Excerpts from Sam Dillon’s March 16, NYT article, “US is Urged to Raise Teachers’ Status”.
To improve its public schools, the United States should raise the status of the teaching profession by recruiting more qualified candidates, training them better, and paying them more, according to a new report on comparative educational systems.
• Top-scoring countries like Korea, Singapore and Finland recruit only high-performing college graduates for teaching positions, support them with mentoring and other help in the classroom, and take steps to raise respect for the profession.
• Teaching in the U.S. is unfortunately no longer a high-status occupation. . . . Despite the characterization of some that teaching is an easy job, with short hours and summers off, the fact is that successful, dedicated teachers in the U.S. work long hours for little pay and, in many cases, insufficient support from their leadership.
• On the most recent international tests (Pisa), the top-scoring countries were Finland and Singapore in science, Korea and Finland in reading and Singapore and Korea in math. On average, American teenagers came in 15th in reading and 19th in science. American students placed 27th in math.
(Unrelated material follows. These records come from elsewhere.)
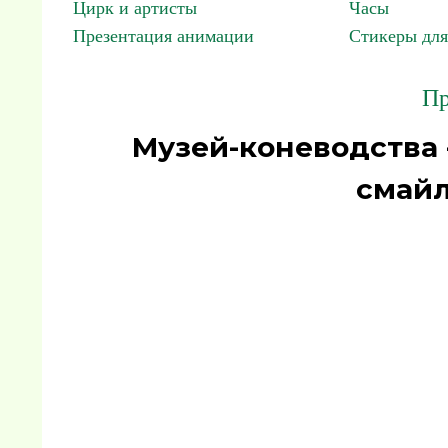
Цирк и артисты
Часы
Презентация анимации
Стикеры для
Пр
Музей-коневодства 
смайл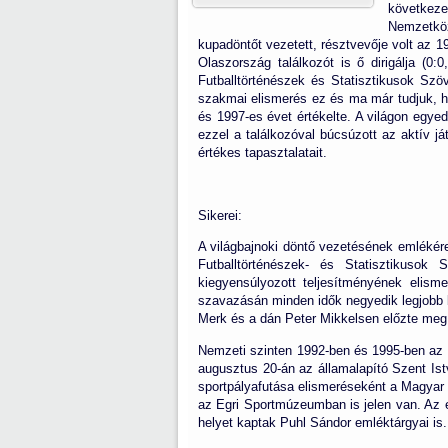
következe
Nemzetköz
kupadöntőt vezetett, résztvevője volt az 1
Olaszország találkozót is ő dirigálja (0
Futballtörténészek és Statisztikusok Szö
szakmai elismerés ez és ma már tudjuk, ho
és 1997-es évet értékelte. A világon egyed
ezzel a találkozóval búcsúzott az aktív j
értékes tapasztalatait.
Sikerei:
A világbajnoki döntő vezetésének emlékér
Futballtörténészek- és Statisztikusok
kiegyensúlyozott teljesítményének elism
szavazásán minden idők negyedik legjobb b
Merk és a dán Peter Mikkelsen előzte meg
Nemzeti szinten 1992-ben és 1995-ben az 
augusztus 20-án az államalapító Szent Ist
sportpályafutása elismeréseként a Magyar
az Egri Sportmúzeumban is jelen van. Az 
helyet kaptak Puhl Sándor emléktárgyai is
Only 2 percent of American students scored at the highest proficiency level, compared with 8 percent in Korea and 5 percent in Finland.
• U.S. education reformers need to adopt common academic standards, develop better tests for use by teachers in diagnosing students’ day-to-day learning needs, and train more effective school leaders.
• The top recommendation from the report—make a concerted effort to raise the status of the teaching profession.
• Teaching education programs in the U.S. must become more selective and more rigorous.
• Raising teachers’ status is not mainly about raising salaries, the report says, but pay is a factor. According to O.E.C.D. data, the average salary of a veteran elementary teacher here was $44,172 in 2008, higher than the average of $39,426 across all O.E.C.D countries (the figures were converted to compare the purchasing power of each currency). But that salary level was 40 percent below the average salary of other American college graduates. In Finland, by comparison, the veteran teacher’s salary was 13 percent less than that of the average college graduate’s.
• Only Luxembourg among the O.E.C.D. countries spends more per elementary student — but American schools spend disproportionately on other areas, like bus transportation and sports facilities.
So maybe we do have the best school system in the world if, like Fifteen a couple of weeks ago, you want to skip a day of classes, and take a school provided bus to the state basketball tournament.